How do you shop for groceries when the meal being cooked is unpredictable? - You don't. Or you spend a ton of money buying every grocery item proactively.

For a thin table (only a few columns), it may be possible to index every realistic combination of fields to be searched on. But most times for most tables it's not reasonably possible. And almost always it's not necessary.

Indexes are needed for a query on this collection. The filter, or $match, stage of this query may be done using any combination of the 100 fields.

This is an unusual request. Even large scale companies like Facebook (to relate an example to your other posts) don't search across so many fields at a time. When you enter a search term in their search box, it's only searching a few fixed fields such as FirstName, LastName, Description, Tag, etc. It's not searching things like Birthday, Age, Gender, etc, etc.

Even if 64 indexes are created, it will at most only be able to cover 64 fields.

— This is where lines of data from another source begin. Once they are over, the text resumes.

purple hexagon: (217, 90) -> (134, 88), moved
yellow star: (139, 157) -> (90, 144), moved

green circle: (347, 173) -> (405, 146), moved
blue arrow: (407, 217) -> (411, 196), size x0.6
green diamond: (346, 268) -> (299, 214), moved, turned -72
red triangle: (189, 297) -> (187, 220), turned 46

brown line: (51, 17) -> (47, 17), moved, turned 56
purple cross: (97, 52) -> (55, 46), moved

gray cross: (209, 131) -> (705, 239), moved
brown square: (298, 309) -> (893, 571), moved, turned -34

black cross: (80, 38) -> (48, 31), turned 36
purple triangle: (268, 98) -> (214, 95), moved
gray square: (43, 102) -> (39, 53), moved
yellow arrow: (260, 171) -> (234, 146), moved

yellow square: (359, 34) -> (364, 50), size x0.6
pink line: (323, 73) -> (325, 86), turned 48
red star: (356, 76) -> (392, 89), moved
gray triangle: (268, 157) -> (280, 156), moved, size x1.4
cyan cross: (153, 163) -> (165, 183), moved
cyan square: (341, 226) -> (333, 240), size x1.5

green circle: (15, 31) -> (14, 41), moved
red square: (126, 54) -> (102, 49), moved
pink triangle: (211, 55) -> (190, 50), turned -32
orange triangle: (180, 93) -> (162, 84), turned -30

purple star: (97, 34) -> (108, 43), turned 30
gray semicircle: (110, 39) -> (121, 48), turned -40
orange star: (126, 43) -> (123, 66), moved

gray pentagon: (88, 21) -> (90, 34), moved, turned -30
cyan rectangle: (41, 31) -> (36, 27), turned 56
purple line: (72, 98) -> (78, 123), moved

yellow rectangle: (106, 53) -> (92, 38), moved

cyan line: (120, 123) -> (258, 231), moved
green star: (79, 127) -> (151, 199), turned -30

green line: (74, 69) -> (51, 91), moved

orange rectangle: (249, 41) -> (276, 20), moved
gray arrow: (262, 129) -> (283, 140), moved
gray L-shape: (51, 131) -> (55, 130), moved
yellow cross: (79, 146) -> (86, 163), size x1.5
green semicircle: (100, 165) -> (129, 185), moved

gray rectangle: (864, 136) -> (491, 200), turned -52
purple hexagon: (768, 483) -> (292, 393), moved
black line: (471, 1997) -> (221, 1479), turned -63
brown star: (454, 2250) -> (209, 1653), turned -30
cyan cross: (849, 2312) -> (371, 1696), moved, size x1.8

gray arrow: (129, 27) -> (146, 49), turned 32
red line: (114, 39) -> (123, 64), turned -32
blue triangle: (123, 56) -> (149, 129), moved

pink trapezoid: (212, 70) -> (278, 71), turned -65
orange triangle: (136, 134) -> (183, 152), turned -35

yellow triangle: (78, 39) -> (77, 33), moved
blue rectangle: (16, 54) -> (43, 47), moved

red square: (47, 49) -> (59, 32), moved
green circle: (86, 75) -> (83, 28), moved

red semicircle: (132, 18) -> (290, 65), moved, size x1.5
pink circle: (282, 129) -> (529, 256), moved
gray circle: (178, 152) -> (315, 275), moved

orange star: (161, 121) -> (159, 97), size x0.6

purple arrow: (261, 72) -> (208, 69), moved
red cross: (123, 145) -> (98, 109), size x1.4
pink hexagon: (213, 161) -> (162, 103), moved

Not exactly. A single index can cover multiple combinations of fields at a time. E.g. a single index on the fields (FirstName, LastName, Tag) would cover predicates on only FirstName or on FirstName and LastName or FirstName, LastName, and Tag. So depending on the realistic uses, one index can cover multiple use cases.


I know it sounds like you're getting a lot of redundant answers that don't seem to help you out on each of your recent questions, but that's because optimization for a particular situation is very fact specific. Unfortunately only this generalized information can be provided with the generic details you've provided so far.

If you wanted to provide the exact use cases you have, including what is the system you're working on, what are the objects involved, how are they structured, some example data, and how you're trying to search against them, then maybe a more specific set of optimization approaches can be provided, which will likely be oriented around design implementation.